[Omocha-e. 玩具絵].Shimizu Seifū. 清水晴風. Unai no tomo (Children’s Friends [Japanese toys]). Volume 1 [alone].うなゐの友 初編. [Kyoto], Unsodo, Yamada Naosaburo, Meiji 24 [Octobre 1891]. 芸艸堂, 山田直三郎, 明治廿四年 十月. In-8° (25,2 x 17,5 cm) . 62 leaves, 52 full-page prints (which 2 double-page) colored, some on a gold or silver background, some under serpentes. Sewn, original cover with embossed patterns, glued title label.
Rare first volume, first printing, of a production that will count 10 volumes and whose edition will end in 1924, Tekiho Nishizawa (西澤笛穗) taking over the editorial succession after 1913. One of Unsodo’s very first publications, art publishing house founded in 1891, printed by Kimura Tokutaro (仝木邨德太郎). Dolls, rattles, whistles, rackets, hairpins, etc.
Shimizu Seifū (1851-1913), student of Utagawa Yoshikane (歌川芳兼), disciple of Utagawa Kuniyoshi’s disciple (歌川國芳) , was one of the most famous artists of Omocha-e, prints from the playworld. In 1889, he recreates scenes of childhood play with his childhood friends and creates the Bamboo Equestrian Club (竹马會). It was on this occasion that he decided to collect and research toys after seeing many old ones from all over the country.. In 1894, he participated in the founding of the Tokyo Antiquities Association (集古會). Initially, the association focused only on displaying archaeological artifacts and calligraphy., and it was at Shimizu’s suggestion that a department for the toy collection was added.. In 1904, he organized the first known exhibition of Japanese folk toys in Ueno and Okazaki, the Kodomo Hakurankai (exhibition for children), exhibiting many toys from his own collection.

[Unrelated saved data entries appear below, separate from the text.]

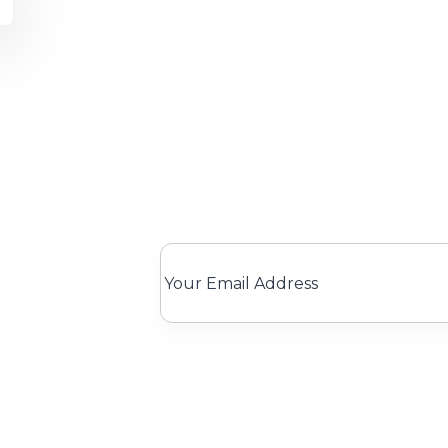
We only send interesting and releva
k Links
Legal
Catego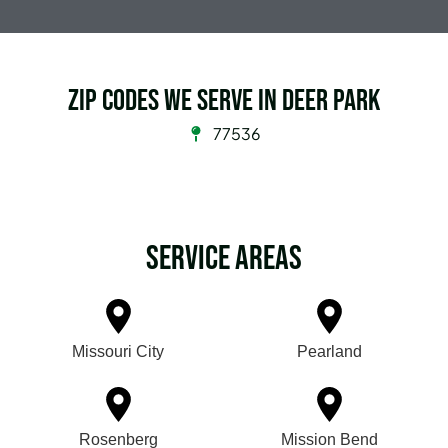
Zip Codes we serve in Deer Park
77536
Service Areas
Missouri City
Pearland
Rosenberg
Mission Bend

In 1909, he exhibited his toys at the children’s exhibition sponsored by Mitsukoshi Gofukuten (三越呉服店) in Tokyo. Further, taking advantage of the Mitsukoshi exhibition, he created the Tokyo Toy Research Association (東京玩具研究会) with academics related to children’s education and strove to set up toy education.

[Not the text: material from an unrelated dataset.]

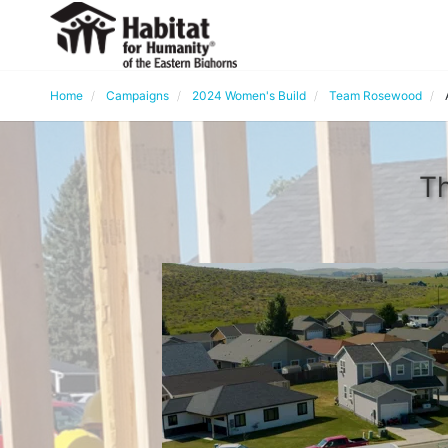
Home
Campaigns
2024 Women's Build
Team Rosewood
Th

Passionate collector of popular Japanese toys, his illustrations serve as both artistic and ethnographic references in which many Japanese artists have found their inspiration., including those of the Mingei movement. Unai no tomo remains the definitive illustrated book on Japanese folk toys and is the most important illustrated book on the subject since the eighteenth century., a true “bible” for collectors, after Kyburz.
Rubbed cover and title, book sewing lost down ; the prints are remarkably fresh.